# Krups 865



## Tony1941 (Mar 23, 2014)

Hi

I've just been offered (for free!) a Krups 865 but can find no information about it except for a user manual that has been badly scanned and cuts off the RHS. It is quite old and clearly not been used for years. It was in a restaurant that failed a few years ago! Before I check it over/tamper with it, I thought I'd post on here to see if anyone has knowledge of the equipment.

Thanks in anticipation


----------



## Jason1wood (Jun 1, 2012)

Is it an espresso machine or grinder you're talking about?


----------



## Daren (Jan 16, 2012)

I have some experience of Krups - one I'd like to burn from my memory. That said it was what drove me into finding a "proper" espresso machine and grinder.

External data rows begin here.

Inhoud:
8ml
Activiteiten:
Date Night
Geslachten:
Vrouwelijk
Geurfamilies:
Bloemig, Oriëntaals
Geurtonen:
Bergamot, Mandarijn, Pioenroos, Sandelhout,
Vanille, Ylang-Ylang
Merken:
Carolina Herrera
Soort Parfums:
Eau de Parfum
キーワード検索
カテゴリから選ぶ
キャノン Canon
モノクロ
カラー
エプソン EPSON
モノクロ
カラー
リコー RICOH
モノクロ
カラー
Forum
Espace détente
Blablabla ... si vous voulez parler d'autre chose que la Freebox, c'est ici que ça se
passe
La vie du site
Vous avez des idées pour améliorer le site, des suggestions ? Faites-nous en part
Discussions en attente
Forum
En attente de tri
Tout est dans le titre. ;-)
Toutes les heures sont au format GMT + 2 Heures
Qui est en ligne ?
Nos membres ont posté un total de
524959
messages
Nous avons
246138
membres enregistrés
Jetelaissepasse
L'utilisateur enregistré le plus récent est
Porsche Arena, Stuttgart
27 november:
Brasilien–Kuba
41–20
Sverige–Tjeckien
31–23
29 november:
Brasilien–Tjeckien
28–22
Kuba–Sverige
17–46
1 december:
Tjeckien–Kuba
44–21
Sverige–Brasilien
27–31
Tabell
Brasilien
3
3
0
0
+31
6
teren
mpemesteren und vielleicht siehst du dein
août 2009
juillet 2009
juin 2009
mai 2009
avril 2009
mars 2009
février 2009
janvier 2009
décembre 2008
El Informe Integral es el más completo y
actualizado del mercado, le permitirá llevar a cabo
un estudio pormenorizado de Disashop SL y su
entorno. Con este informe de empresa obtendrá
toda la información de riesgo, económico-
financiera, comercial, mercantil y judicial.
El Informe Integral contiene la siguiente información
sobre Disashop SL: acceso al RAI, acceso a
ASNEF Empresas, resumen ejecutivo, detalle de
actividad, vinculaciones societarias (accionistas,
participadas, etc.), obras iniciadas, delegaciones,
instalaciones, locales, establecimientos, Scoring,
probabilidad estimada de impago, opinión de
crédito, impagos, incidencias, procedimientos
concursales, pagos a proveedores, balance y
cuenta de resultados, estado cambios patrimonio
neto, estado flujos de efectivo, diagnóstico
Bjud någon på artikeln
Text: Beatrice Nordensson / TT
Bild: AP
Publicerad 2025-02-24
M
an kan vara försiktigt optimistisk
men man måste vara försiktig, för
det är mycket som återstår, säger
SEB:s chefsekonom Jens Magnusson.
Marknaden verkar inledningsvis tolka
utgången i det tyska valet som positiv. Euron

I cant speak for the model your referring to.


----------



## Tony1941 (Mar 23, 2014)

It is a dual purpose machine, with expresso and what seems to be a filter function with a glass jug for collecting/serving coffee.


----------



## Daren (Jan 16, 2012)

What sort of coffee are you looking to make. If its espresso or espresso based drinks my gut feeling says you might be disappointed with this machine. (or maybe not if it's free!)


----------



## Jason1wood (Jun 1, 2012)

Oh Tony, just a heads up, it's eSpresso.

Just to let you know, cos there's a few on here that'll tear you a new arsehole for saying the X word!!! Haha


----------



## Glenn (Jun 14, 2008)

Although on the continent expresso is perfectly acceptable...


----------



## Tony1941 (Mar 23, 2014)

My ignorance is showing already, I had hoped to keep it secret for a few minutes, at least!


----------



## Tony1941 (Mar 23, 2014)

I am fully expecting to be disappointed, but as it's free, the disappointment won't really cost much and it could be a good learning experience.


----------